Aux États-Unis, l’acteur est surtout connu pour “Last Tango in Halifax”, pour lequel il a reçu deux nominations aux BAFTA. La série sur le rapprochement de deux familles très différentes après une romance de jeunesse entre deux vieillards – Alan Buttershaw (Derek Jacobi) et Celia Dawson (Anne Reid) – a été relancée.
Walker est le fils d’Alan, Gillian, un éleveur de moutons au passé troublé, qui se heurte souvent à la fille de Celia, Caroline (“Sarah Lancashire de Happy Valley”), directrice d’une école privée. Leurs scènes de chagrin et de pardon sont aussi puissantes émotionnellement que l’amour de leurs parents.
Pour Walker, qui a travaillé avec Jacobi, Reid et Lancashire, c’était le ticket d’or. “Ces trois, titans du théâtre et du cinéma britanniques, portent sur leur dos tout le pouvoir et la popularité du peuple”, a-t-il déclaré. “Je ne sais pas comment ils ont fait, mais ils nous ont tous mis à l’aise.”
Lorsqu’il dit que c’est sa soirée préférée sur le plateau, ils attendent tous les quatre de continuer, et l’un d’eux demande à nommer à l’écran les scènes qui les ont tués. “Derek a la liste la plus longue, mais j’ai connu des fins horribles.”
Enfant, dit Walker, elle pensait que jouer était davantage une question de courir et de sauter, ce qui, bien sûr, n’était pas le cas (à moins de compter traverser le Millennium Bridge de Londres en talons hauts comme elle l’a fait dans “The Split”).
Nicola Walker, Josh Bolt et Sarah Lancashire dans une scène de « Last Tango in Halifax ».
(Matt Squire/PBS)
Cependant, “Last Tango” lui a donné ce qu’il a appelé son “moment de cascade avec Tom Cruise”. Walker a beaucoup appris sur la gestion des moutons et sur l’équipement agricole, mais lorsqu’une situation l’a obligé à soutenir le tracteur de Gillian dans les années 1970, une arme à double tranchant est apparue. “J’ai été déçu. Puis il a essayé trois fois et est parti en disant que le tracteur était trop vieux”, se souvient-il. « Mais je connaissais ce tracteur, alors j’ai dit : « D’accord, je peux le faire » et je l’ai reculé dans un virage dès la première prise.

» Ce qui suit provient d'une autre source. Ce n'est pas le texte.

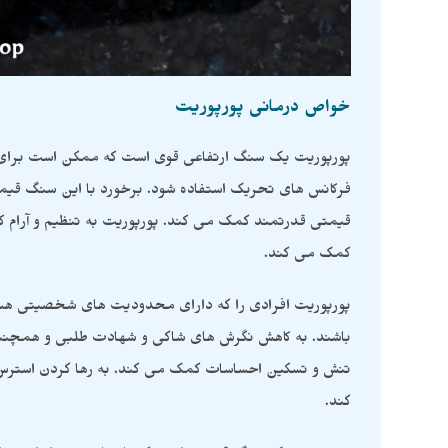
خواص درمانی پورپوریت
پورپوریت یک سنگ ارتفاعی قوی است که ممکن است برای آزا
فرکانس های تحریک استفاده شود. برخورد با این سنگ قیم
قیمتی قدرتمند کمک می کند. پورپوریت به تنظیم و آرام 
کمک می کند.
پورپوریت افرادی را که دارای محدودیت های شخصیتی هستن
باشند. به کاهش نگرش های شاکی و شهادت طلبی و همچنی
تنش و تسکین احساسات کمک می کند. به رها کردن استرس و
کند.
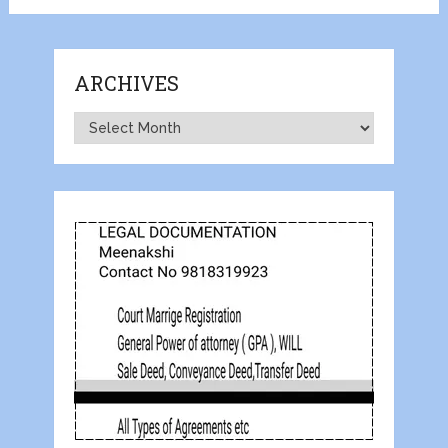
ARCHIVES
Archives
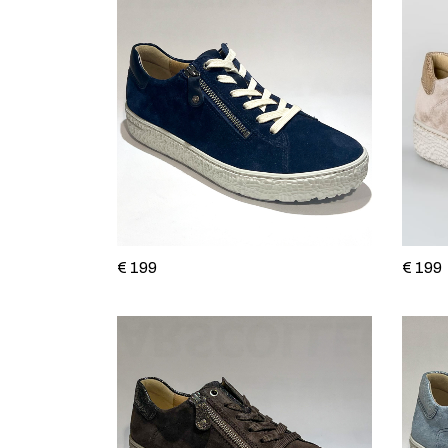
€ 199
€ 199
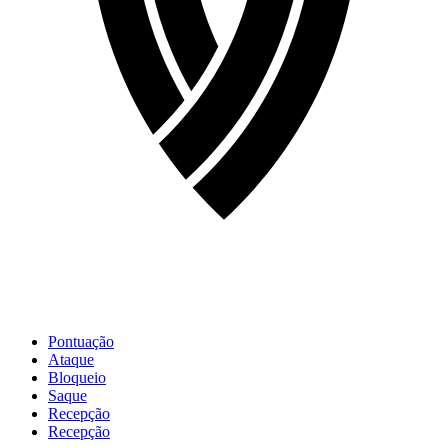
Pontuação
Ataque
Bloqueio
Saque
Recepção
Recepção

“C’est à ce moment-là que j’étais vraiment bon, ma version de Tom Cruise suspendue à un avion sans corde.”
“Alice et Steve” lui ont également demandé de jouer à quelques jeux dans une série de scènes intenses vers la fin de la série, que Walker a trouvées excitantes et dérangeantes. “Je dis que j’aime le sport, mais je me suis dit : ‘Ne sois pas la femme célibataire qui se casse la cheville en sautant d’une petite hauteur.'”
Au cours de ses 30 années de carrière à la télévision, Walker a bénéficié et déploré de nombreux changements survenus dans l’industrie, notamment le nombre croissant de productrices et de réalisatrices.
«(La productrice) Jane Featherstone m’a proposé le rôle de ‘Touching Evil’. Il crée ensuite une société de production qui produit « Spooks », puis « River » et « The Split ». Je dois beaucoup à ma carrière pour son ascension, j’ai donc constaté ce changement dans le secteur où les femmes accédaient à des postes de direction.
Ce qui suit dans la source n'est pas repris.